EXERCISE REQUIREMENTS:
Scan the records below and report how many lines contain the word "header", giving the number by itself.

(Structured page parsing data)
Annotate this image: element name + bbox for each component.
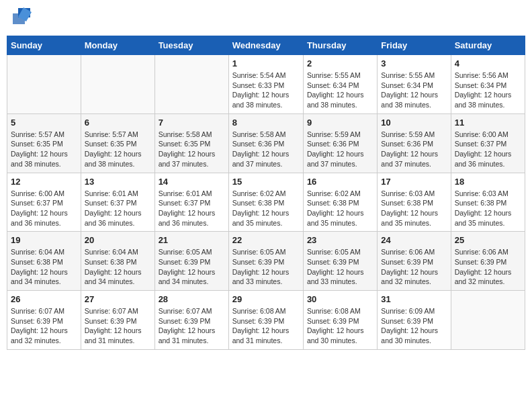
- calendar-cell: 2Sunrise: 5:55 AM Sunset: 6:34 PM Daylig…: [303, 55, 377, 114]
- calendar-cell: 16Sunrise: 6:02 AM Sunset: 6:38 PM Dayli…: [303, 173, 377, 232]
- day-number: 18: [455, 177, 521, 187]
- calendar-cell: 18Sunrise: 6:03 AM Sunset: 6:38 PM Dayli…: [451, 173, 525, 232]
- day-number: 10: [381, 118, 447, 128]
- day-number: 5: [11, 118, 77, 128]
- calendar-cell: [81, 55, 154, 114]
- day-number: 14: [159, 177, 225, 187]
- day-info: Sunrise: 6:03 AM Sunset: 6:38 PM Dayligh…: [455, 189, 521, 228]
- day-info: Sunrise: 5:59 AM Sunset: 6:36 PM Dayligh…: [381, 130, 447, 169]
- calendar-week-4: 19Sunrise: 6:04 AM Sunset: 6:38 PM Dayli…: [7, 232, 525, 291]
- day-number: 15: [232, 177, 300, 187]
- calendar-cell: [7, 55, 81, 114]
- day-number: 28: [159, 294, 225, 304]
- day-number: 26: [11, 294, 77, 304]
- day-info: Sunrise: 6:04 AM Sunset: 6:38 PM Dayligh…: [11, 247, 77, 287]
- day-info: Sunrise: 6:02 AM Sunset: 6:38 PM Dayligh…: [232, 189, 300, 228]
- calendar-cell: 25Sunrise: 6:06 AM Sunset: 6:39 PM Dayli…: [451, 232, 525, 291]
- day-number: 19: [11, 235, 77, 245]
- day-number: 12: [11, 177, 77, 187]
- day-info: Sunrise: 6:09 AM Sunset: 6:39 PM Dayligh…: [381, 306, 447, 346]
- day-info: Sunrise: 6:00 AM Sunset: 6:37 PM Dayligh…: [455, 130, 521, 169]
- weekday-header-tuesday: Tuesday: [154, 36, 228, 55]
- day-info: Sunrise: 6:08 AM Sunset: 6:39 PM Dayligh…: [232, 306, 300, 346]
- day-number: 11: [455, 118, 521, 128]
- day-number: 25: [455, 235, 521, 245]
- day-number: 29: [232, 294, 300, 304]
- day-number: 1: [232, 58, 300, 68]
- calendar-cell: 17Sunrise: 6:03 AM Sunset: 6:38 PM Dayli…: [378, 173, 451, 232]
- weekday-header-saturday: Saturday: [451, 36, 525, 55]
- calendar-week-5: 26Sunrise: 6:07 AM Sunset: 6:39 PM Dayli…: [7, 291, 525, 350]
- weekday-header-friday: Friday: [378, 36, 451, 55]
- weekday-header-thursday: Thursday: [303, 36, 377, 55]
- day-info: Sunrise: 6:06 AM Sunset: 6:39 PM Dayligh…: [455, 247, 521, 287]
- calendar-cell: [154, 55, 228, 114]
- day-number: 3: [381, 58, 447, 68]
- weekday-header-monday: Monday: [81, 36, 154, 55]
- calendar-cell: 6Sunrise: 5:57 AM Sunset: 6:35 PM Daylig…: [81, 113, 154, 173]
- day-info: Sunrise: 6:01 AM Sunset: 6:37 PM Dayligh…: [85, 189, 151, 228]
- logo: [10, 7, 32, 29]
- day-info: Sunrise: 5:56 AM Sunset: 6:34 PM Dayligh…: [455, 71, 521, 110]
- day-info: Sunrise: 6:06 AM Sunset: 6:39 PM Dayligh…: [381, 247, 447, 287]
- day-info: Sunrise: 6:05 AM Sunset: 6:39 PM Dayligh…: [159, 247, 225, 287]
- calendar-cell: 20Sunrise: 6:04 AM Sunset: 6:38 PM Dayli…: [81, 232, 154, 291]
- day-info: Sunrise: 5:58 AM Sunset: 6:36 PM Dayligh…: [232, 130, 300, 169]
- calendar-cell: 13Sunrise: 6:01 AM Sunset: 6:37 PM Dayli…: [81, 173, 154, 232]
- day-number: 31: [381, 294, 447, 304]
- calendar-cell: [451, 291, 525, 350]
- calendar-cell: 14Sunrise: 6:01 AM Sunset: 6:37 PM Dayli…: [154, 173, 228, 232]
- calendar-cell: 23Sunrise: 6:05 AM Sunset: 6:39 PM Dayli…: [303, 232, 377, 291]
- calendar-cell: 28Sunrise: 6:07 AM Sunset: 6:39 PM Dayli…: [154, 291, 228, 350]
- day-number: 20: [85, 235, 151, 245]
- day-info: Sunrise: 6:03 AM Sunset: 6:38 PM Dayligh…: [381, 189, 447, 228]
- logo-icon: [11, 7, 32, 26]
- day-number: 2: [307, 58, 373, 68]
- day-number: 27: [85, 294, 151, 304]
- calendar-cell: 27Sunrise: 6:07 AM Sunset: 6:39 PM Dayli…: [81, 291, 154, 350]
- day-info: Sunrise: 5:59 AM Sunset: 6:36 PM Dayligh…: [307, 130, 373, 169]
- day-info: Sunrise: 6:07 AM Sunset: 6:39 PM Dayligh…: [159, 306, 225, 346]
- day-number: 8: [232, 118, 300, 128]
- day-number: 30: [307, 294, 373, 304]
- day-info: Sunrise: 5:54 AM Sunset: 6:33 PM Dayligh…: [232, 71, 300, 110]
- day-info: Sunrise: 6:00 AM Sunset: 6:37 PM Dayligh…: [11, 189, 77, 228]
- day-info: Sunrise: 6:04 AM Sunset: 6:38 PM Dayligh…: [85, 247, 151, 287]
- day-number: 4: [455, 58, 521, 68]
- calendar-cell: 29Sunrise: 6:08 AM Sunset: 6:39 PM Dayli…: [228, 291, 303, 350]
- page-header: [7, 7, 525, 29]
- calendar-cell: 26Sunrise: 6:07 AM Sunset: 6:39 PM Dayli…: [7, 291, 81, 350]
- day-info: Sunrise: 6:07 AM Sunset: 6:39 PM Dayligh…: [85, 306, 151, 346]
- calendar-cell: 15Sunrise: 6:02 AM Sunset: 6:38 PM Dayli…: [228, 173, 303, 232]
- day-info: Sunrise: 6:05 AM Sunset: 6:39 PM Dayligh…: [307, 247, 373, 287]
- day-info: Sunrise: 6:05 AM Sunset: 6:39 PM Dayligh…: [232, 247, 300, 287]
- weekday-header-wednesday: Wednesday: [228, 36, 303, 55]
- calendar-cell: 22Sunrise: 6:05 AM Sunset: 6:39 PM Dayli…: [228, 232, 303, 291]
- day-info: Sunrise: 5:57 AM Sunset: 6:35 PM Dayligh…: [85, 130, 151, 169]
- calendar-cell: 8Sunrise: 5:58 AM Sunset: 6:36 PM Daylig…: [228, 113, 303, 173]
- calendar-cell: 1Sunrise: 5:54 AM Sunset: 6:33 PM Daylig…: [228, 55, 303, 114]
- day-info: Sunrise: 6:02 AM Sunset: 6:38 PM Dayligh…: [307, 189, 373, 228]
- calendar-cell: 19Sunrise: 6:04 AM Sunset: 6:38 PM Dayli…: [7, 232, 81, 291]
- calendar-table: SundayMondayTuesdayWednesdayThursdayFrid…: [7, 36, 525, 350]
- day-info: Sunrise: 5:57 AM Sunset: 6:35 PM Dayligh…: [11, 130, 77, 169]
- day-info: Sunrise: 6:07 AM Sunset: 6:39 PM Dayligh…: [11, 306, 77, 346]
- calendar-cell: 3Sunrise: 5:55 AM Sunset: 6:34 PM Daylig…: [378, 55, 451, 114]
- calendar-cell: 30Sunrise: 6:08 AM Sunset: 6:39 PM Dayli…: [303, 291, 377, 350]
- day-number: 24: [381, 235, 447, 245]
- calendar-cell: 31Sunrise: 6:09 AM Sunset: 6:39 PM Dayli…: [378, 291, 451, 350]
- day-number: 21: [159, 235, 225, 245]
- day-info: Sunrise: 6:01 AM Sunset: 6:37 PM Dayligh…: [159, 189, 225, 228]
- day-number: 22: [232, 235, 300, 245]
- day-number: 9: [307, 118, 373, 128]
- day-info: Sunrise: 6:08 AM Sunset: 6:39 PM Dayligh…: [307, 306, 373, 346]
- calendar-cell: 12Sunrise: 6:00 AM Sunset: 6:37 PM Dayli…: [7, 173, 81, 232]
- calendar-cell: 24Sunrise: 6:06 AM Sunset: 6:39 PM Dayli…: [378, 232, 451, 291]
- day-number: 16: [307, 177, 373, 187]
- weekday-header-sunday: Sunday: [7, 36, 81, 55]
- calendar-cell: 11Sunrise: 6:00 AM Sunset: 6:37 PM Dayli…: [451, 113, 525, 173]
- calendar-cell: 5Sunrise: 5:57 AM Sunset: 6:35 PM Daylig…: [7, 113, 81, 173]
- day-number: 13: [85, 177, 151, 187]
- calendar-cell: 4Sunrise: 5:56 AM Sunset: 6:34 PM Daylig…: [451, 55, 525, 114]
- day-number: 17: [381, 177, 447, 187]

RESPONSE AREA:
8